魔王はオフェリアのその覚悟を聞き、あることを告げる。
「――それなら問題ない。魔界のとあるダンジョンで試練を乗り越えられれば、心も体も完全に性転換できる」
「えっ――完全に?」
「ああ。上手くいけばだが子供も作れるようになる……正真正銘の女性に」
その言葉にオフェリアは震えが奔る。単なる去勢やパッドの特盛りでなく、そんな夢の様な話があるのかと。
「あなた――それは、本当なのですか?」
動揺に思考が停止した彼女に代わり、妻が尋ねる。それに、
「大昔の遺跡でね。ダンジョン化しているが、オフェリア君みたいに心と身体の不一致が起きている人の為に作られた施設なんだ。……そこで君の心が女性だと判断されれば、晴れて女性の体になれるだろう」
妻の心配と彼女の不安を取り払う様、に魔王が微笑を浮かべて頷きを返す。
と、その希望と期待に胸を膨らませ、そして軋ませながら、オフェリアは眼から涙を溢れさせる。その不安に握り締められた指先が白く、肩から竦んでいる。
そして彼女は尋ねる。
「――ほ、ほんとうなんですか?」
「ああ。嘘じゃない。ただ試練を受けてみなければわからないから――ぬか喜びになるかもしれない、と念頭に置いて欲しくはある」
だからお風呂場では言えなかった。言う暇が無かった、というのもあるが、迷いがある内は止めておいた方がいいと思ってである。
心は目に見えない、万が一、自分の感性が女性寄りだからと勘違いしていて、性転換してから実情は違った――なんてことに気付く可能性もある。
遺跡ではそれを見極めるための試練が課せられるのである。本当の心を証明するには正しく行動で示さなければならない。
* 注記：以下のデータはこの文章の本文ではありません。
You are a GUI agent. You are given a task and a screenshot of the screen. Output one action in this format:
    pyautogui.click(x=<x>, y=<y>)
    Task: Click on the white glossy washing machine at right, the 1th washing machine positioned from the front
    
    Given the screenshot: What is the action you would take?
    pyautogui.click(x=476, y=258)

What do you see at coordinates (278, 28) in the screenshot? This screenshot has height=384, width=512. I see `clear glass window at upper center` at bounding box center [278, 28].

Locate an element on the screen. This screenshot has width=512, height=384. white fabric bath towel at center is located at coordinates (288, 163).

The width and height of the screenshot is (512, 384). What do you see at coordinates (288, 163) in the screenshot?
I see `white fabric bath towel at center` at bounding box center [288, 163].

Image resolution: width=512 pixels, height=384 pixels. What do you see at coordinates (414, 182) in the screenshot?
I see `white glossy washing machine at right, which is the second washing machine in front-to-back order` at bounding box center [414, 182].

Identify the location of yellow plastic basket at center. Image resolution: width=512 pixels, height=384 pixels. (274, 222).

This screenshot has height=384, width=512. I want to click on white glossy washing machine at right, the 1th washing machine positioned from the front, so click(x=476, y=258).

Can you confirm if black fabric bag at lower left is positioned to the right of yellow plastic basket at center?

そこに少しでも迷いがあれば、試練を乗り越えることはできない。
それに、
「構わないです! ……それでも、偽物ではなくなる可能性に挑めるんだから! その結果がどうなろうとも本望だよ!」
ハッキリと言い切った――彼女の決意と揺るがない意思に、魔王は彼女をそこへ連れて行っても問題ないだろうと判断し頷きを返す。
「分った――それじゃあ暇を見繕って魔界に行こうか」
「――はい!」
魔王一家は各々祈る様に、見守るように希望を乗せ視線を送った。
「――上手くいくといいですね……」
「試練の性質上、手伝うことはできないが……応援させて貰うよ」
「リア、きっと大丈夫、リアは可愛い系ナンバーワン」
「みなさん……」
ここに、魔王と勇者の混成パーティーが結成された。
そして彼女(♂)は旅立つ、自分の本来の姿を取り戻すために。